A legal battle between two of Britain's biggest razor manufacturers ended in victory for the consumer yesterday.
European judges ruled that trademarks could not be used to monopolise the sale of everyday household products.
The case centred on the Philips three-headed rotary shaver, which the company has sold in Britain since 1966 and registered as a trademark in 1985. In 1995, Remington started selling its DT 55 shaver, also a three-headed rotary shaver with the heads arranged in a similar equilateral triangle. Philips sued for infringement.
But the European Court of Justice (ECJ) in Luxembourg held that companies should not be granted a monopoly, via trademark registration, on technical solutions or functional characteristics.
The judges said traders must be allowed the freedom to sell products incorporating technical solutions or functional characteristics in competition with each other.
The High Court had previously found Philips's registration to be invalid. Philips appealed, and the Court of Appeal referred a number of questions to the ECJ and stayed the action pending its judgment.
Abida Chaudri, a solicitor at Bristows, which deals with specialist intellectual property, said: "This confirms that shapes that perform technical functions cannot be registered as trademarks. Technical solutions are to be protected by other intellectual property rights like patents, limited in time and not trademarks, which are a monopoly capable of being renewed for ever."
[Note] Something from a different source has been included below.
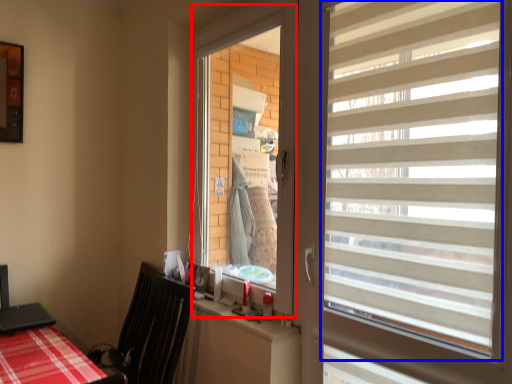 Question: Which object appears closest to the camera in this image, window screen (highlighted by a red box) or window blind (highlighted by a blue box)?

Choices:
 (A) window screen
 (B) window blind

Answer: (B)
Packaging shapes, such as a Toblerone bar, can be still be protected because they do not have a functional purpose.
Neil DeFeo, Remington's president, said: "We are delighted with the outcome in the interests of consumers as it will bring about greater choice and value." Philips declined to comment until officials had read the full judgment.
The Court of Appeal will now consider the case in light of the ECJ's judgment.